I began these articles just over a year ago, when our beloved banks were scaring the daylights out of those parts of the world that depend on their services.
Hank Paulson had been forced to tear up his original Troubled Asset Relief Plan because the banks were unable to value their toxic assets. They didn’t understand what they owned.
My view has always been that the banking system should have been shut down at that point and rebooted under total government control rather than the phoney public-private partnership now in place. My first piece questioned the mantra of “doing whatever is necessary” – for whose benefit?
Instead Gordon Brown seized the hour and “saved the world” with his recapitalisation strategy, a plan to throw so much public money at the banks that they could not fail.

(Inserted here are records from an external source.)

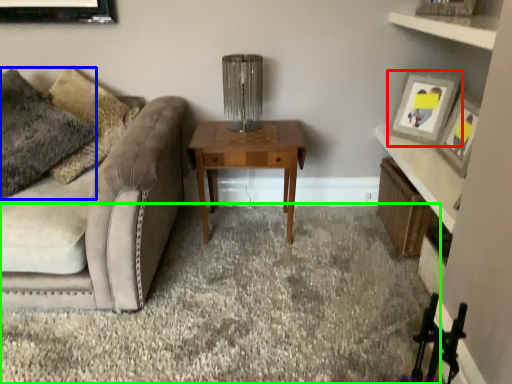 Question: Considering the real-world distances, which object is closest to picture frame (highlighted by a red box)? pillow (highlighted by a blue box) or plain (highlighted by a green box).

Choices:
 (A) pillow
 (B) plain

Answer: (B) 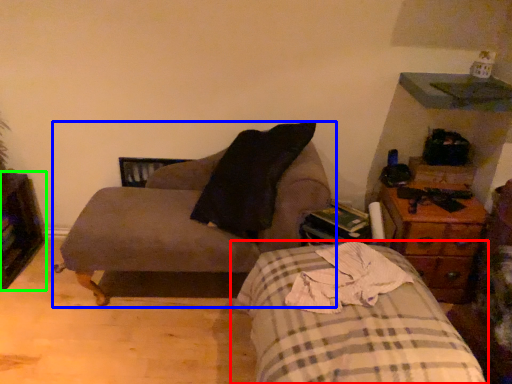 Question: Estimate the real-world distances between objects in this image. Which object is closer to bed (highlighted by a red box), chair (highlighted by a blue box) or dresser (highlighted by a green box)?

Choices:
 (A) chair
 (B) dresser

Answer: (A) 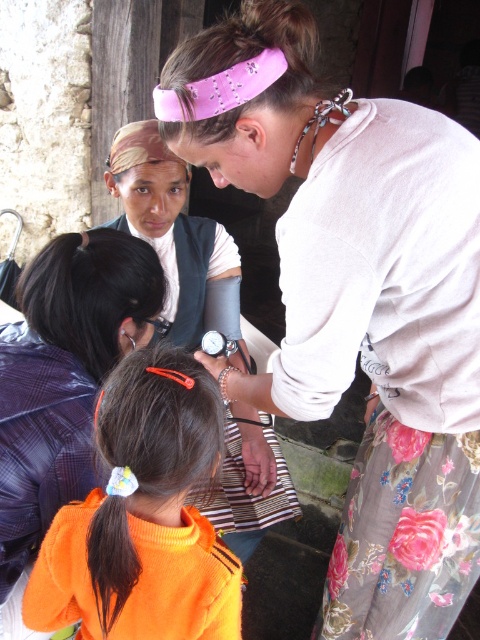 You are standing in the outdoor medical checkup scene. There is a point at coordinates point (x=435, y=358). Can you tell me how far this point is from you?

The point (x=435, y=358) is 37.59 inches from the viewer.

You are a photographer trying to capture a clear shot of both the pink fabric headband at upper center and the orange fabric hair tie at center. Based on their positions, which object is closer to the camera?

The orange fabric hair tie at center is behind the pink fabric headband at upper center, so the pink fabric headband at upper center is closer to the camera. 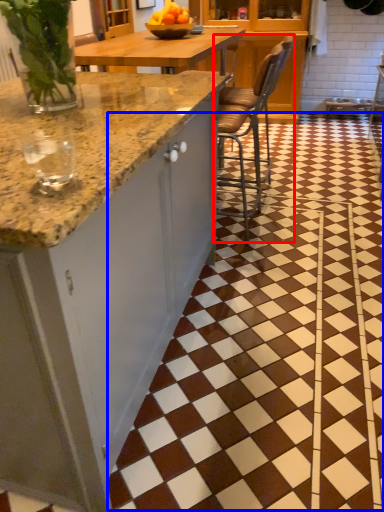 Question: Which object is further to the camera taking this photo, chair (highlighted by a red box) or tile (highlighted by a blue box)?

Choices:
 (A) chair
 (B) tile

Answer: (A)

As we now know, the plan has saved the banks rather than the world. Global poverty and hunger indicators are moving smartly in the wrong direction. A handful of Goldman Sachs executives are set to receive bonuses for 2009 totalling $21 billion. Less than half of this sum could fund the World Food Programme’s entire budget for 2010. Why not Mr Blankfein?
Although politicians avoid the subject, state finances will take a generation to recover. Faced with chronic global insecurities over food, water and energy, plagued by climate change, governments have nothing in the kitty. Rich countries have mortgaged their exchequers for a turkey.
I often wonder what would have happened if all those financial risk management systems and banking regulations had functioned properly. The industrialised world would approach 2010 bathed in solvency but, for the poorest countries, the consequences of long years of economic injustice and environmental abuse would be there just the same….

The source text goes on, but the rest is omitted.